In order for government officials or certain contractors performing public duties to access classified information, they must pass a screening process, which is stricter the more sensitive the file. However, the Washington Post points out, this doesn’t mean a few people at all — According to a 2019 report, nearly 3 million people had access to classified or classified files, and more than 1.25 million had access to top secret files.
However, this does not mean that everyone who passes the appropriate examination will have access to all documents in that category. There are some documents that are visible to thousands of people, while others are only visible to a few people. At the same time, the current President of the United States has access to all classified documents and intelligence reports.
The basic rule is that confidential documents must be placed in a place that meets security requirements (SCIF in English), making sure that unauthorized persons cannot access them. In the case of the President and Vice President, during his term of office, the documents are transferred to the National Archives, and, as we explained in detail in our previous article, the White House staff must take care of this.
Many federal laws prohibit the removal, disclosure, or destruction of confidential information. Anyone violating this could be sentenced to three to ten years imprisonment and a heavy fine. In the case of Trump and Biden, the Department of Justice has already appointed a special prosecutor to investigate what happened, so the same can be expected to happen with Pence.
Earlier, there were high-ranking officials who were convicted in a similar case.
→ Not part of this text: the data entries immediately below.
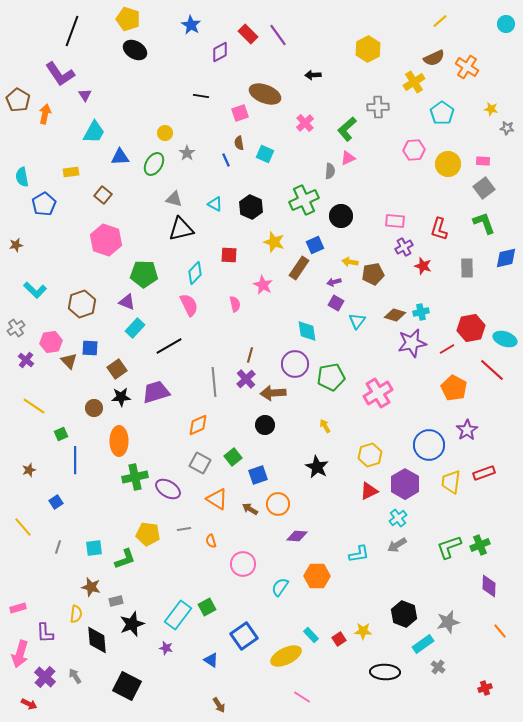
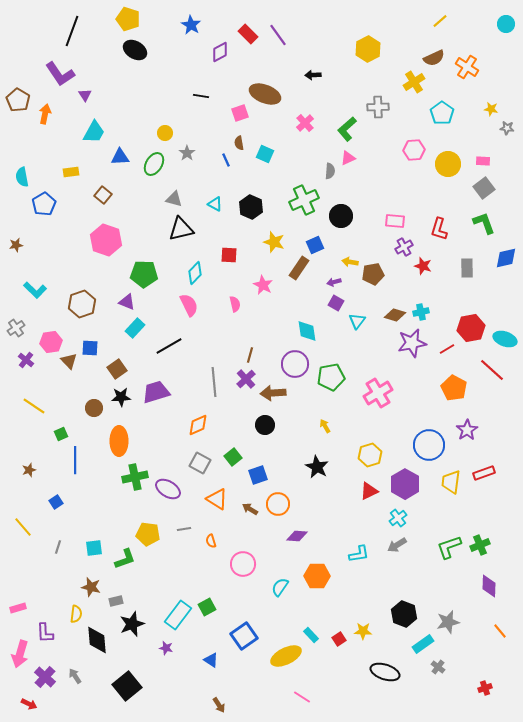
black ellipse at (385, 672): rotated 16 degrees clockwise
black square at (127, 686): rotated 24 degrees clockwise
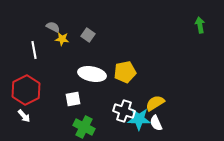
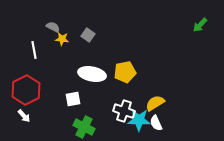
green arrow: rotated 126 degrees counterclockwise
cyan star: moved 1 px down
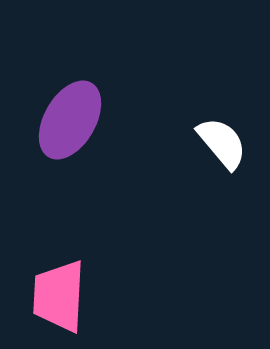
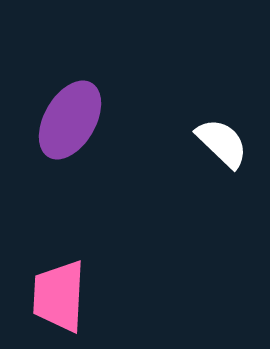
white semicircle: rotated 6 degrees counterclockwise
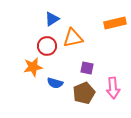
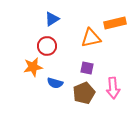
orange triangle: moved 18 px right
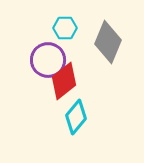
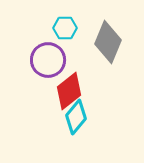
red diamond: moved 5 px right, 10 px down
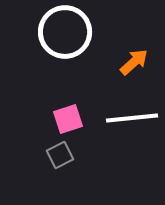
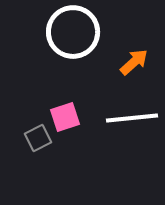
white circle: moved 8 px right
pink square: moved 3 px left, 2 px up
gray square: moved 22 px left, 17 px up
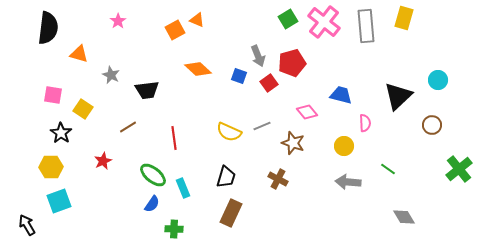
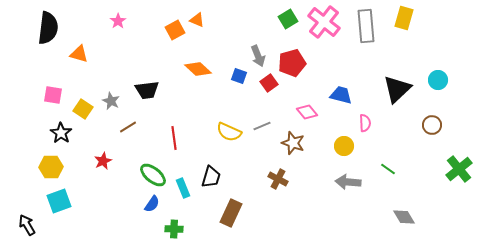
gray star at (111, 75): moved 26 px down
black triangle at (398, 96): moved 1 px left, 7 px up
black trapezoid at (226, 177): moved 15 px left
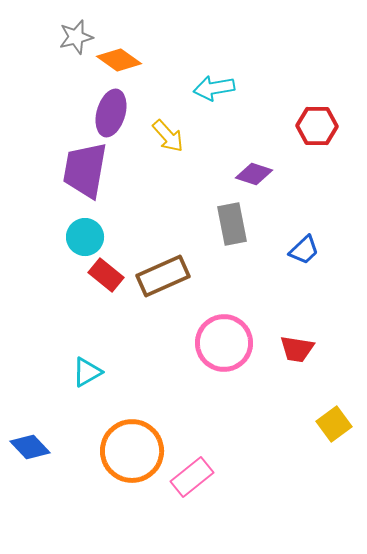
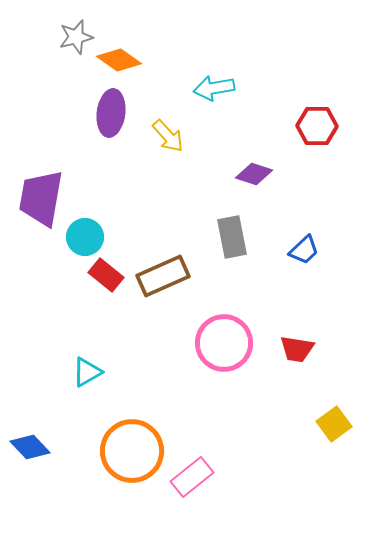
purple ellipse: rotated 9 degrees counterclockwise
purple trapezoid: moved 44 px left, 28 px down
gray rectangle: moved 13 px down
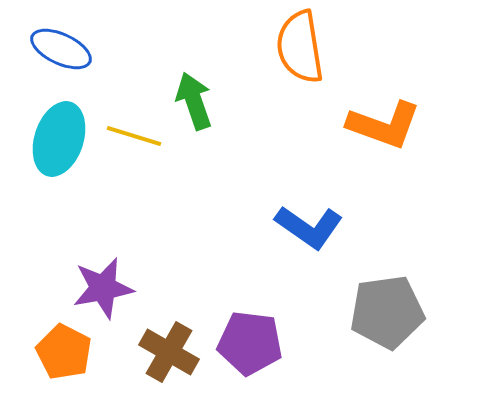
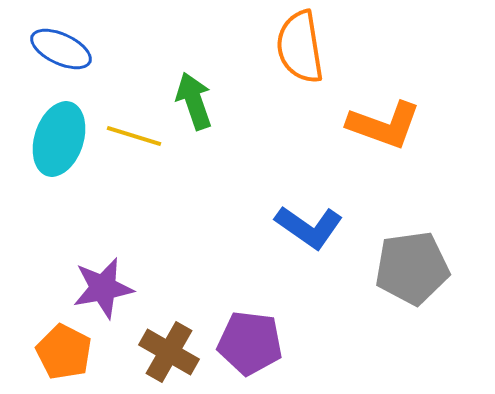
gray pentagon: moved 25 px right, 44 px up
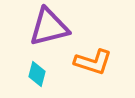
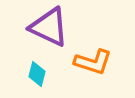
purple triangle: rotated 39 degrees clockwise
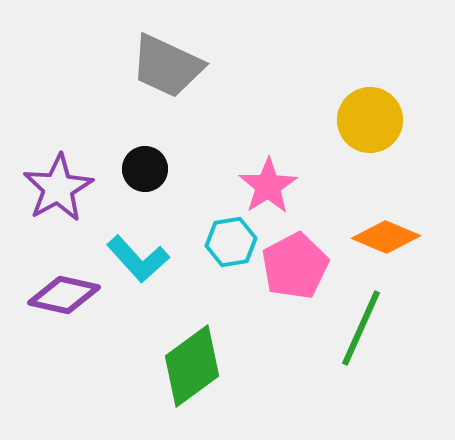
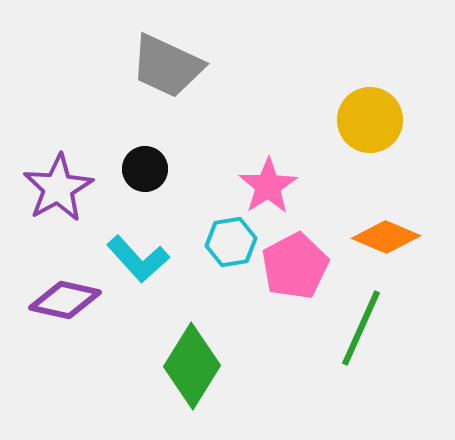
purple diamond: moved 1 px right, 5 px down
green diamond: rotated 22 degrees counterclockwise
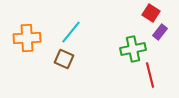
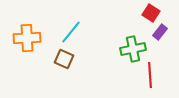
red line: rotated 10 degrees clockwise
David H Petraeuswho was the director of the CIA during the Obama administration, W Sandy BergerAnd Bill Clinton His national security advisor also pleaded guilty. Petraeus shared tip With Paula Broadwell (with whom she was not only her biographer, but also had an affair), and Berger removed a classified document from NARA without permission. Petraeus was sentenced to two years in prison and a $100,000 fine, and Berger was sentenced to two years in prison, a $50,000 fine, 100 hours of community service, and his three-year security clearance revoked.